Top of Provided information

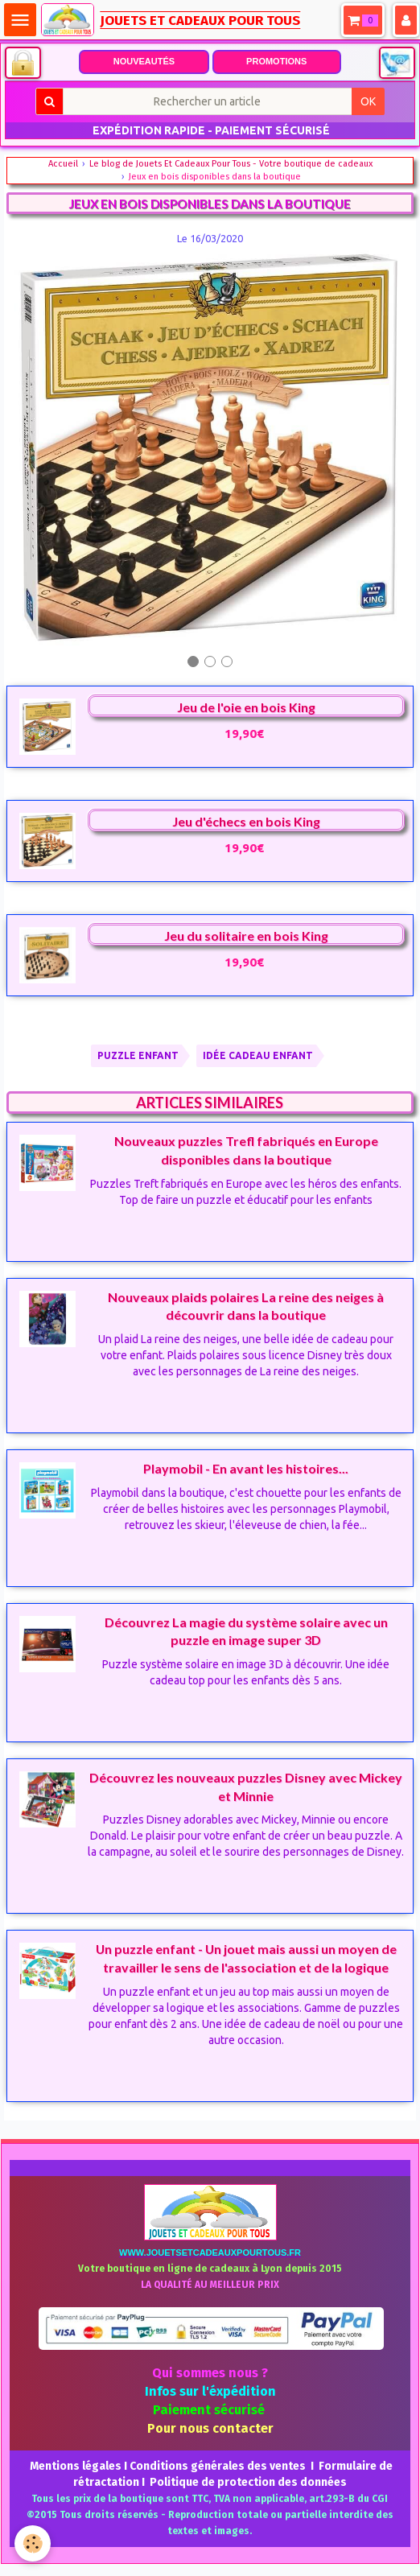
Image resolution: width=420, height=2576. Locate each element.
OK (368, 101)
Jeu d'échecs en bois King (246, 821)
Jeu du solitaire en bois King (246, 935)
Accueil (63, 164)
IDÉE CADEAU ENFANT (258, 1055)
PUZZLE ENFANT (138, 1055)
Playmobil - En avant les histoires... (245, 1468)
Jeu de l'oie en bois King (246, 707)
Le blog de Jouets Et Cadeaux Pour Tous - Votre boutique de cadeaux (231, 164)
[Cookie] (32, 2543)
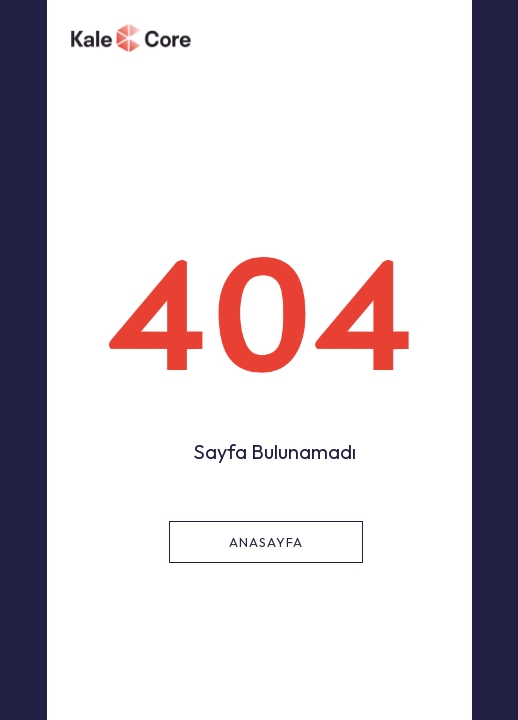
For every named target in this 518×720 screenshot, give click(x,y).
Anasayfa (266, 542)
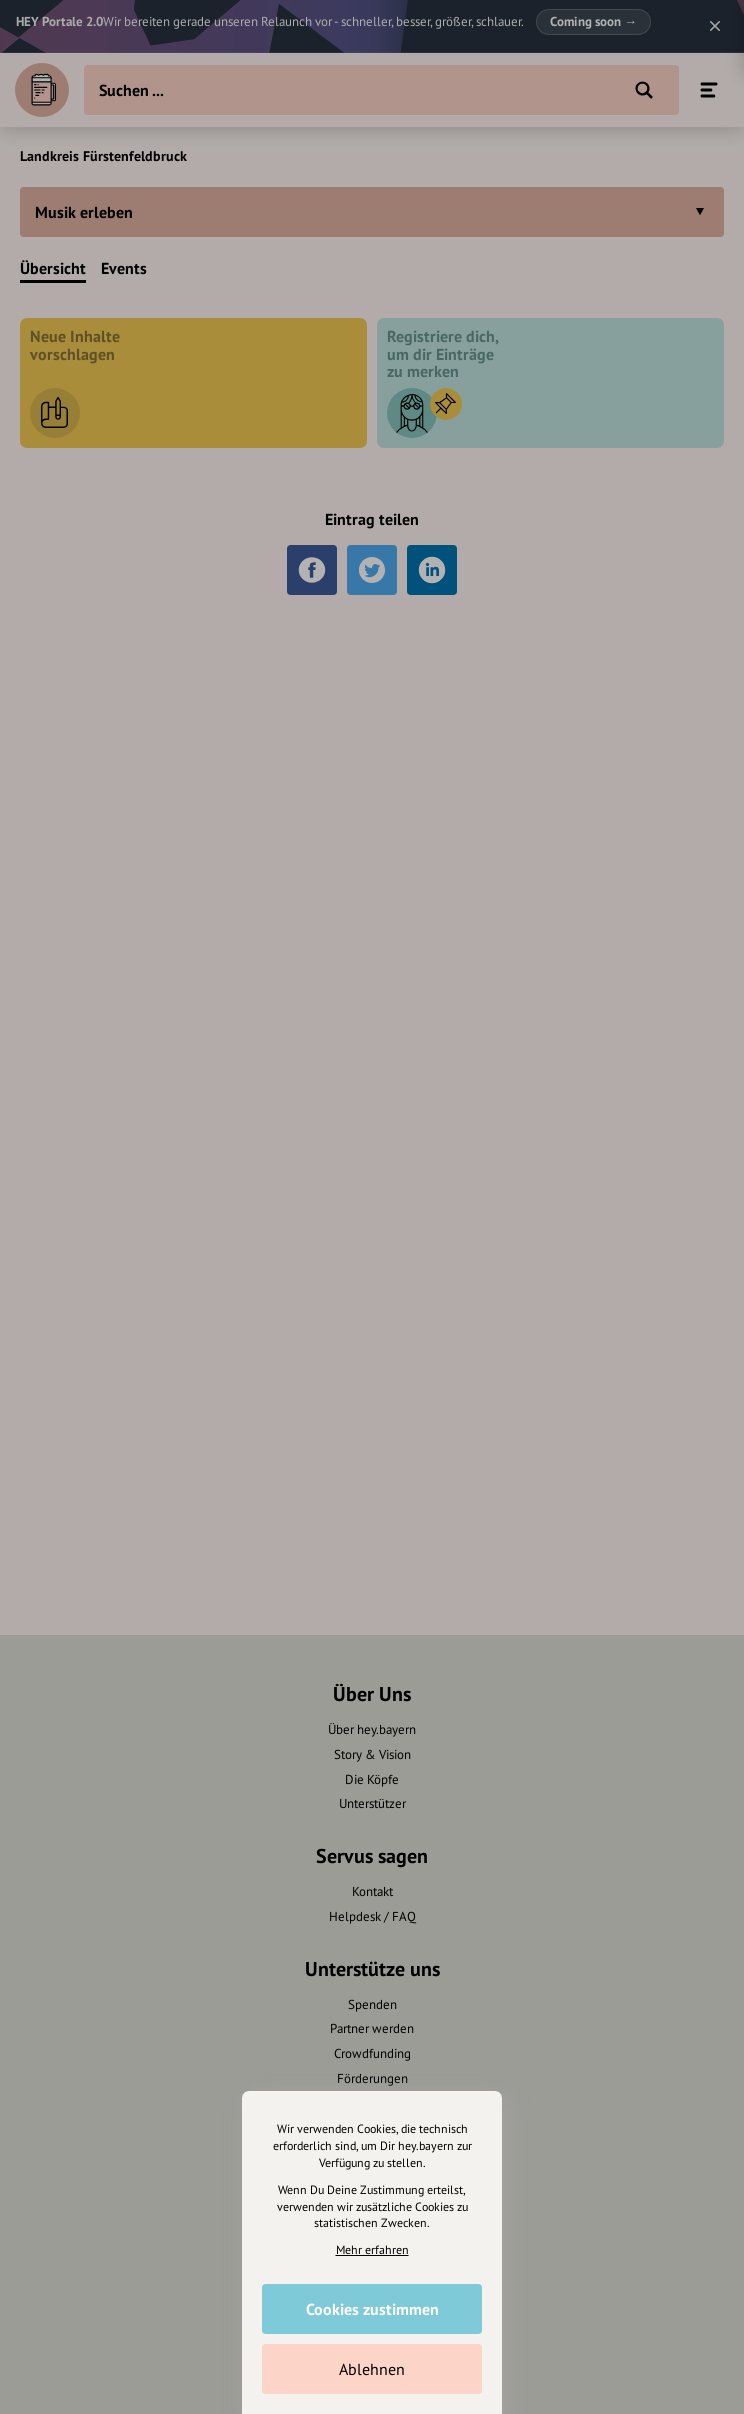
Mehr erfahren (372, 2249)
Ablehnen (372, 2369)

Bottom of Provided information

- Your assignment: Return the data exactly as it stands, minus the pictures.

- Your solution:
Image resolution: width=420, height=2576. Locate each element.
OK (368, 101)
Jeu d'échecs en bois King (246, 821)
Jeu du solitaire en bois King (246, 935)
Accueil (63, 164)
IDÉE CADEAU ENFANT (258, 1055)
PUZZLE ENFANT (138, 1055)
Playmobil - En avant les histoires... (245, 1468)
Jeu de l'oie en bois King (246, 707)
Le blog de Jouets Et Cadeaux Pour Tous - Votre boutique de cadeaux (231, 164)
[Cookie] (32, 2543)
For every named target in this 518×720 screenshot, give click(x,y).
Anasayfa (266, 542)
Mehr erfahren (372, 2249)
Ablehnen (372, 2369)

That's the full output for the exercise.